** Opening INPUT DATA block **

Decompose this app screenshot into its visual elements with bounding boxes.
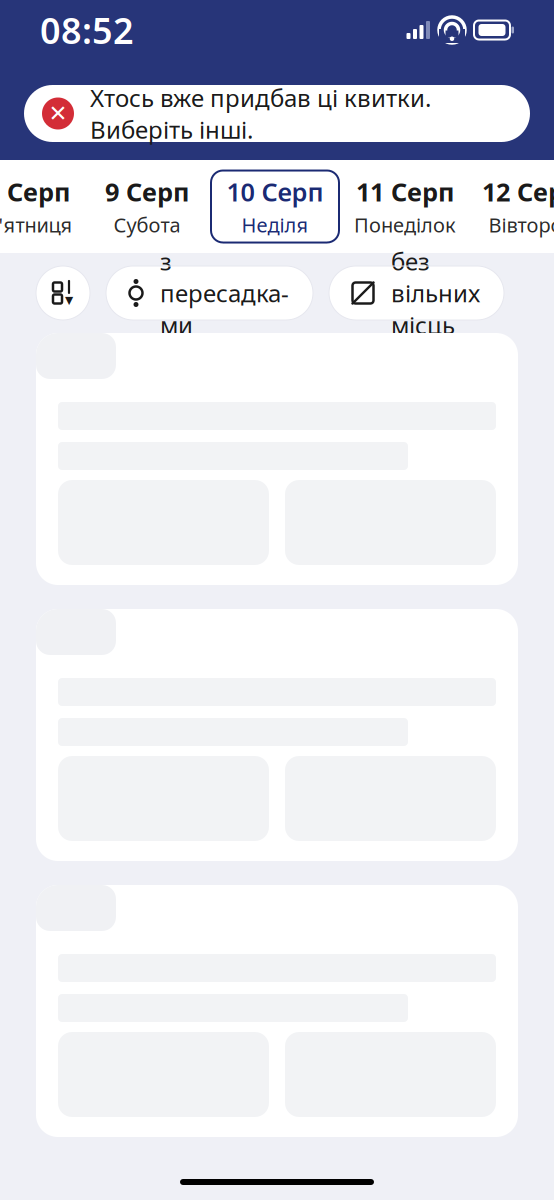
staticText: Субота [114, 212, 180, 238]
staticText: ✕ [48, 101, 68, 126]
staticText: з пересадками [160, 245, 289, 341]
button[interactable]: Сортувати [36, 266, 90, 320]
staticText: 8 Серп [0, 175, 70, 208]
staticText: П'ятниця [0, 212, 72, 238]
staticText: 9 Серп [105, 175, 189, 208]
staticText: Понеділок [354, 212, 456, 238]
button[interactable]: без вільних місць [329, 266, 504, 320]
staticText: ▼ [65, 294, 73, 306]
staticText: Неділя [242, 212, 308, 238]
staticText: 10 Серп [226, 175, 324, 208]
staticText: Вівторок [488, 212, 554, 238]
button[interactable]: 10 Серп [211, 170, 339, 242]
staticText: Хтось вже придбав ці квитки. Виберіть ін… [90, 82, 431, 145]
button[interactable]: 9 Серп [83, 170, 211, 242]
staticText: 12 Серп [482, 175, 554, 208]
button[interactable]: 8 Серп [0, 170, 83, 242]
button[interactable]: з пересадками [106, 266, 313, 320]
staticText: 11 Серп [356, 175, 454, 208]
button[interactable]: 11 Серп [339, 170, 471, 242]
button[interactable]: 12 Серп [471, 170, 554, 242]
staticText: 08:52 [40, 6, 134, 54]
staticText: без вільних місць [391, 245, 480, 341]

** Closing INPUT DATA block **

▶ TASK TO COMPLETE
Do not include images; quote all of the entries above exactly.

▶ COMPLETED EXERCISE
Decompose this app screenshot into its visual elements with bounding boxes.
staticText: Субота [114, 212, 180, 238]
staticText: ✕ [48, 101, 68, 126]
staticText: з пересадками [160, 245, 289, 341]
button[interactable]: Сортувати [36, 266, 90, 320]
staticText: 8 Серп [0, 175, 70, 208]
staticText: П'ятниця [0, 212, 72, 238]
staticText: 9 Серп [105, 175, 189, 208]
staticText: Понеділок [354, 212, 456, 238]
button[interactable]: без вільних місць [329, 266, 504, 320]
staticText: ▼ [65, 294, 73, 306]
staticText: Неділя [242, 212, 308, 238]
staticText: 10 Серп [226, 175, 324, 208]
staticText: Вівторок [488, 212, 554, 238]
button[interactable]: 10 Серп [211, 170, 339, 242]
staticText: Хтось вже придбав ці квитки. Виберіть ін… [90, 82, 431, 145]
button[interactable]: 9 Серп [83, 170, 211, 242]
staticText: 12 Серп [482, 175, 554, 208]
button[interactable]: 8 Серп [0, 170, 83, 242]
button[interactable]: з пересадками [106, 266, 313, 320]
staticText: 11 Серп [356, 175, 454, 208]
button[interactable]: 11 Серп [339, 170, 471, 242]
button[interactable]: 12 Серп [471, 170, 554, 242]
staticText: 08:52 [40, 6, 134, 54]
staticText: без вільних місць [391, 245, 480, 341]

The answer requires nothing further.